Work instructions: Give back the lines of the entries below exactly as written, from the first line to the line holding "профессионал своего дела.", both included, with the pictures omitted.

Records excerpted from a collection:
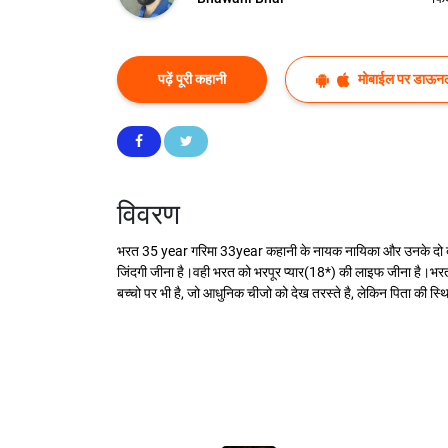
पढ़ें पूरी कहानी
मोबाईल पर डाऊनल
विवरण
भरत 35 year गरिमा 33year कहानी के नायक नायिका और उनके दो बच्
जिंदगी जीना है।वही भरत को भरपूर प्यार(18*) की लाइफ जीना है।भरत
बच्चो पर भी है, जो आधुनिक चीजो को देख तरस्ते है, लेकिन पिता की स्थ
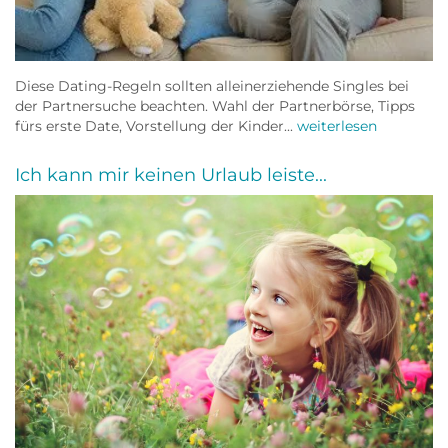
Diese Dating-Regeln sollten alleinerziehende Singles bei
der Partnersuche beachten. Wahl der Partnerbörse, Tipps
fürs erste Date, Vorstellung der Kinder...
weiterlesen
Ich kann mir keinen Urlaub leiste...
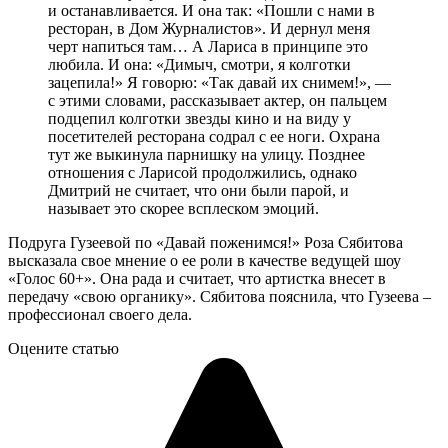
и останавливается. И она так: «Пошли с нами в
ресторан, в Дом Журналистов». И дернул меня
черт напиться там… А Лариса в принципе это
любила. И она: «Димыч, смотри, я колготки
зацепила!» Я говорю: «Так давай их снимем!», —
с этими словами, рассказывает актер, он пальцем
подцепил колготки звезды кино и на виду у
посетителей ресторана содрал с ее ноги. Охрана
тут же выкинула парнишку на улицу. Позднее
отношения с Ларисой продолжились, однако
Дмитрий не считает, что они были парой, и
называет это скорее всплеском эмоций.
Подруга Гузеевой по «Давай поженимся!» Роза Сябитова
высказала свое мнение о ее роли в качестве ведущей шоу
«Голос 60+». Она рада и считает, что артистка внесет в
передачу «свою органику». Сябитова пояснила, что Гузеева –
профессионал своего дела.
Оцените статью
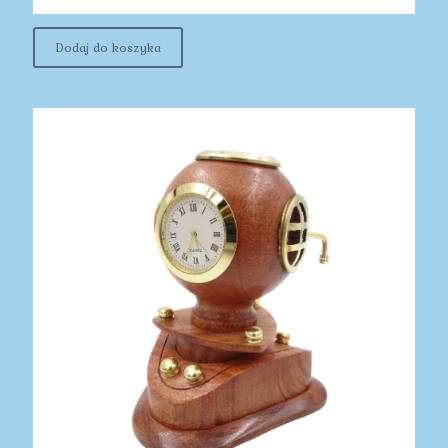
Dodaj do koszyka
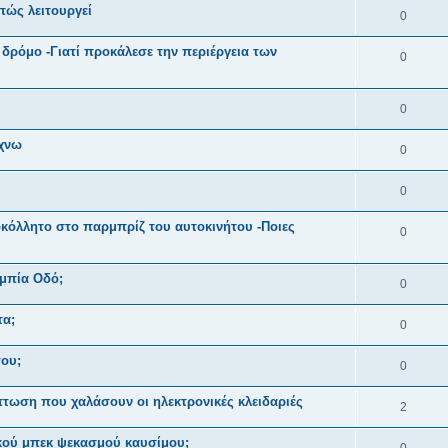
 πώς λειτουργεί
0
δρόμο -Γιατί προκάλεσε την περιέργεια των
0
0
άχνω
0
0
κόλλητο στο παρμπρίζ του αυτοκινήτου -Ποιες
0
υμπία Οδό;
0
τα;
0
του;
0
πτωση που χαλάσουν οι ηλεκτρονικές κλειδαριές
2
ακού μπεκ ψεκασμού καυσίμου;
0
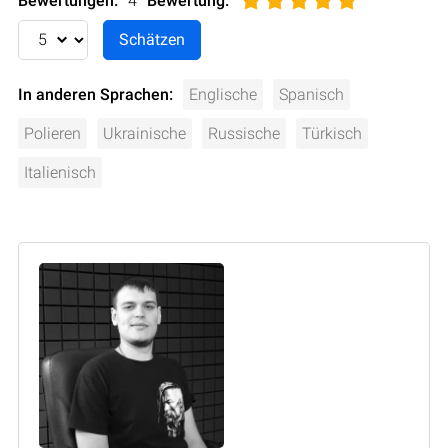
Bewertungen:
4
Bewertung
:
In anderen Sprachen:
Englische
Spanisch
Polieren
Ukrainische
Russische
Türkisch
Italienisch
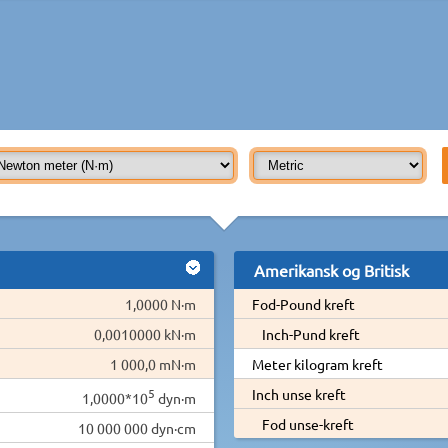
Amerikansk og Britisk
1,0000 N·m
Fod-Pound kreft
0,0010000 kN·m
Inch-Pund kreft
1 000,0 mN·m
Meter kilogram kreft
5
Inch unse kreft
1,0000*10
dyn·m
Fod unse-kreft
10 000 000 dyn·cm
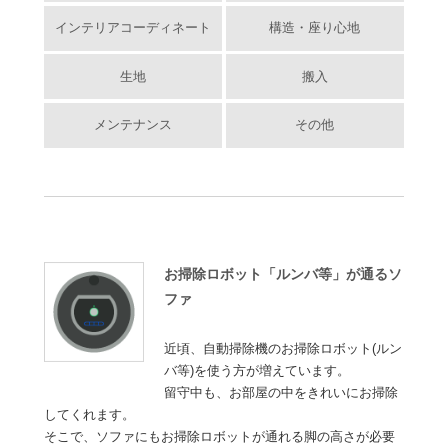
インテリアコーディネート
構造・座り心地
生地
搬入
メンテナンス
その他
お掃除ロボット「ルンバ等」が通るソ
ファ
近頃、自動掃除機のお掃除ロボット(ルン
バ等)を使う方が増えています。
留守中も、お部屋の中をきれいにお掃除
してくれます。
そこで、ソファにもお掃除ロボットが通れる脚の高さが必要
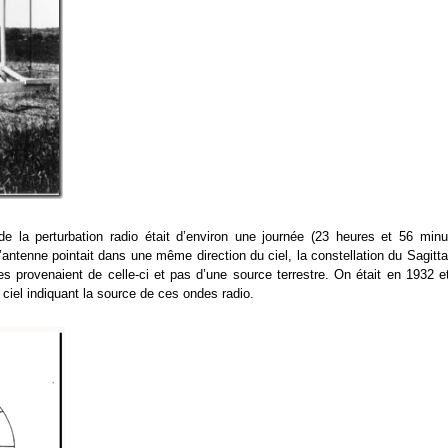
e la perturbation radio était d’environ une journée (23 heures et 56 minu
antenne pointait dans une même direction du ciel, la constellation du Sagitta
es provenaient de celle-ci et pas d’une source terrestre. On était en 1932 et
ciel indiquant la source de ces ondes radio.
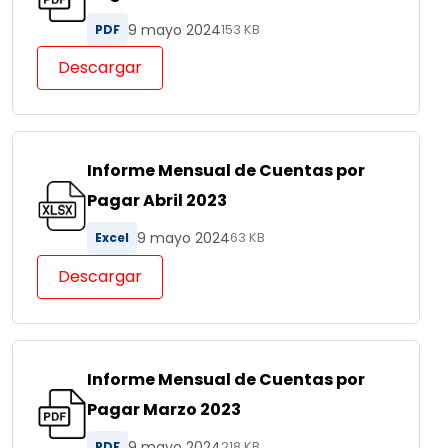
9 mayo 2024
PDF
153 KB
Descargar
Informe Mensual de Cuentas por
Pagar Abril 2023
9 mayo 2024
Excel
63 KB
Descargar
Informe Mensual de Cuentas por
Pagar Marzo 2023
9 mayo 2024
PDF
218 KB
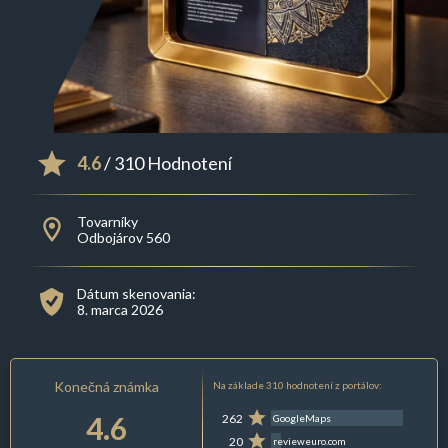
4.6
/ 310 Hodnotení
Tovarníky
Odbojárov 560
Dátum skenovania:
8. marca 2026
Konečná známka
Na základe 310 hodnotení z portálov:
4.6
262
GoogleMaps
20
revieweuro.com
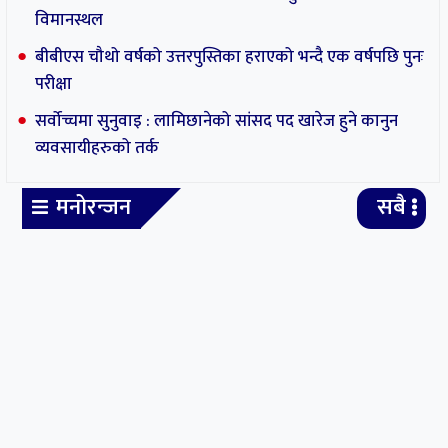
देउवाको अलमल : प्रचण्डलाई विश्वासको मत दिने
कि नदिने ?
मनकामना केबुलकार पुनः सञ्चालनमा
गृहमन्त्रीको नागरिकता ‘दुरुपयोग’ बारे
अनुसन्धान गर्न आलटाल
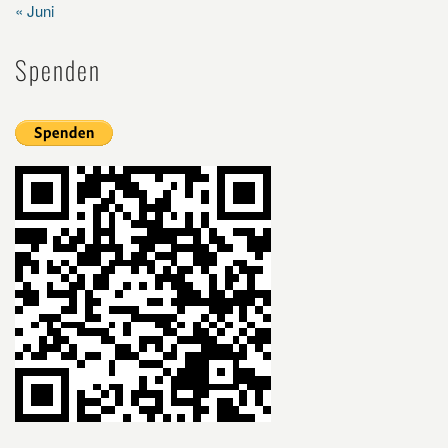
« Juni
Spenden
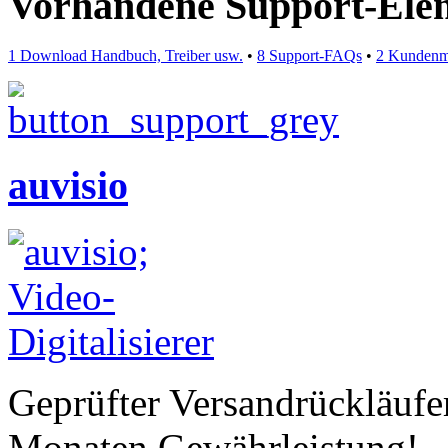
Vorhandene Support-Ele
1 Download Handbuch, Treiber usw.
•
8 Support-FAQs
•
2 Kundenm
auvisio
Geprüfter Versandrückläufe
Monaten Gewährleistung!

Task answer:
पढ़ें पूरी कहानी
मोबाईल पर डाऊनल
विवरण
भरत 35 year गरिमा 33year कहानी के नायक नायिका और उनके दो बच्
जिंदगी जीना है।वही भरत को भरपूर प्यार(18*) की लाइफ जीना है।भरत
बच्चो पर भी है, जो आधुनिक चीजो को देख तरस्ते है, लेकिन पिता की स्थ
Diese Dating-Regeln sollten alleinerziehende Singles bei
der Partnersuche beachten. Wahl der Partnerbörse, Tipps
fürs erste Date, Vorstellung der Kinder...
weiterlesen
Ich kann mir keinen Urlaub leiste...
и останавливается. И она так: «Пошли с нами в
ресторан, в Дом Журналистов». И дернул меня
черт напиться там… А Лариса в принципе это
любила. И она: «Димыч, смотри, я колготки
зацепила!» Я говорю: «Так давай их снимем!», —
с этими словами, рассказывает актер, он пальцем
подцепил колготки звезды кино и на виду у
посетителей ресторана содрал с ее ноги. Охрана
тут же выкинула парнишку на улицу. Позднее
отношения с Ларисой продолжились, однако
Дмитрий не считает, что они были парой, и
называет это скорее всплеском эмоций.
Подруга Гузеевой по «Давай поженимся!» Роза Сябитова
высказала свое мнение о ее роли в качестве ведущей шоу
«Голос 60+». Она рада и считает, что артистка внесет в
передачу «свою органику». Сябитова пояснила, что Гузеева –
профессионал своего дела.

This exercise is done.